Governo Lula muda regras do crédito imobiliário para facilitar acesso da classe média à casa própria
Novo modelo moderniza o uso da poupança para financiamentos e, segundo a Caixa, pode gerar 80 mil novos contratos com juros de até 12% ao ano.
O presidente Luiz Inácio Lula da Silva (PT) anunciou nesta sexta-feira (10), em São Paulo, um novo modelo de crédito imobiliário que visa modernizar o Sistema Brasileiro de Poupança e Empréstimo (SBPE), ampliar a oferta de financiamentos e garantir maior acesso da classe média à casa própria.

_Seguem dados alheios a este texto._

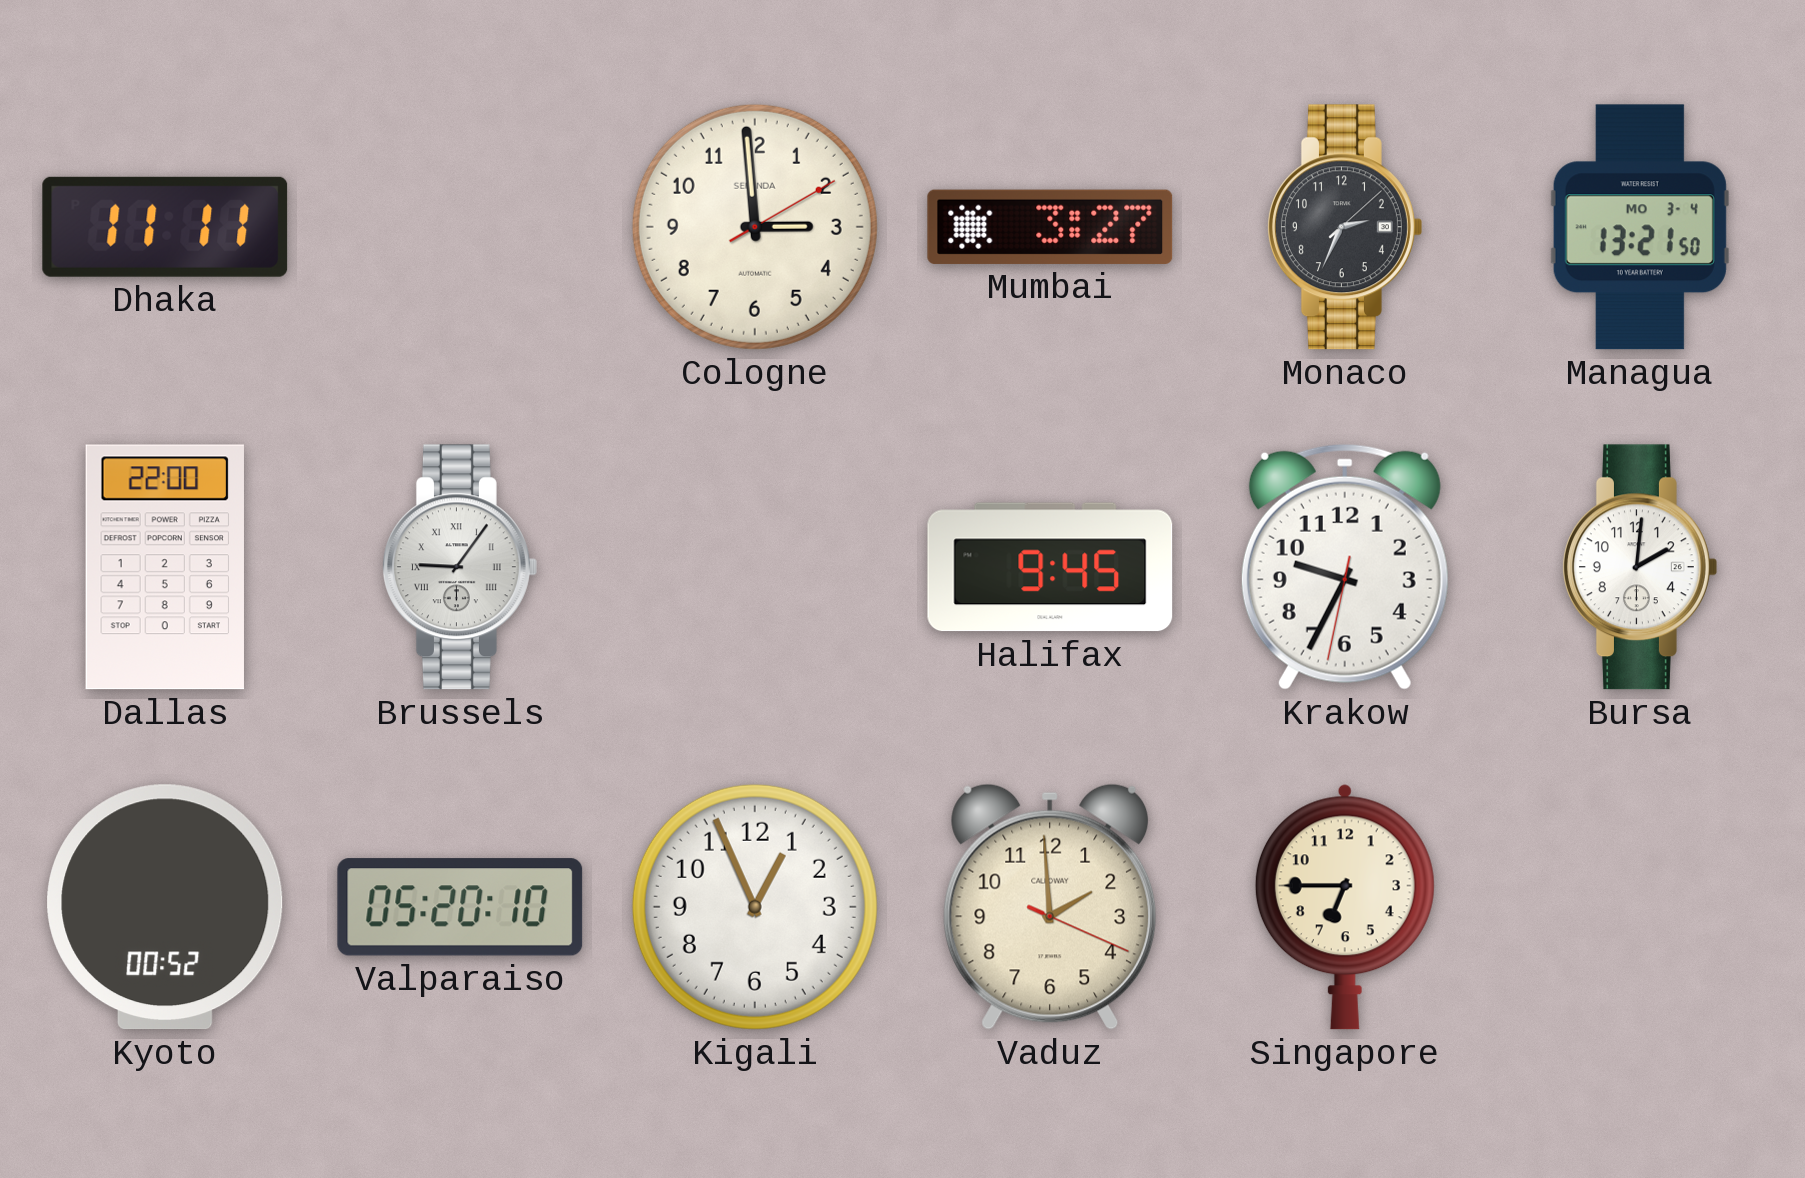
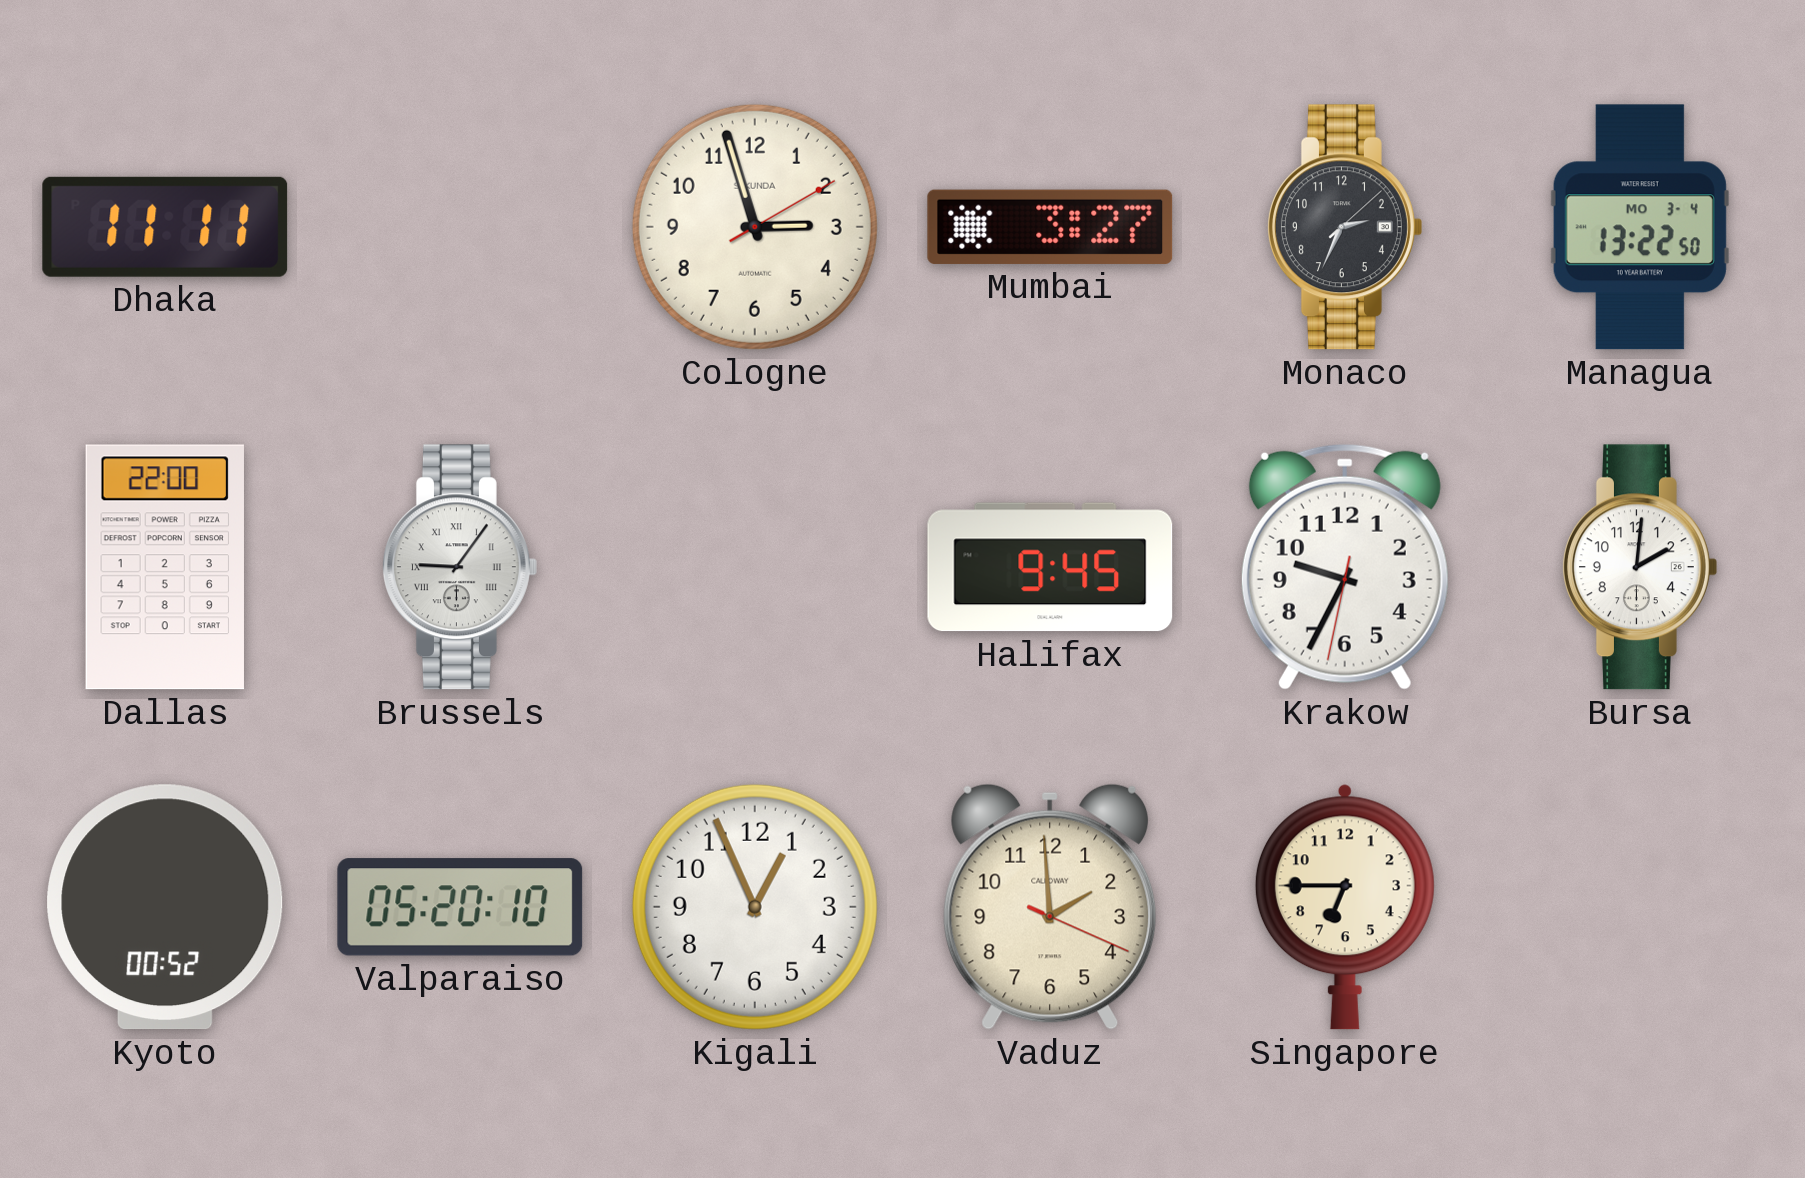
Cologne: 2:59 -> 2:57
Managua: 13:21 -> 13:22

A medida foi apresentada como um passo fundamental para a inclusão social e o fortalecimento econômico das famílias. “As coisas acontecem nesse país quando você tem um governo que tem vontade de ouvir e, ao ouvir, tem vontade de fazer as coisas andarem para frente. A necessidade é continuar fazendo política de inclusão social, para que as pessoas subam um degrau a mais na escala social”, afirmou o presidente Lula.
Como funciona a mudança
Até agora, os bancos eram obrigados a direcionar 65% dos depósitos da poupança para o crédito imobiliário. Com o novo modelo, essa obrigatoriedade será extinta após um período de transição, e o volume total depositado na poupança passará a ser a referência para o montante que os bancos devem destinar ao setor, permitindo o uso de outros instrumentos de captação, como Letras de Crédito Imobiliário (LCIs) e Certificados de Recebíveis Imobiliários (CRIs).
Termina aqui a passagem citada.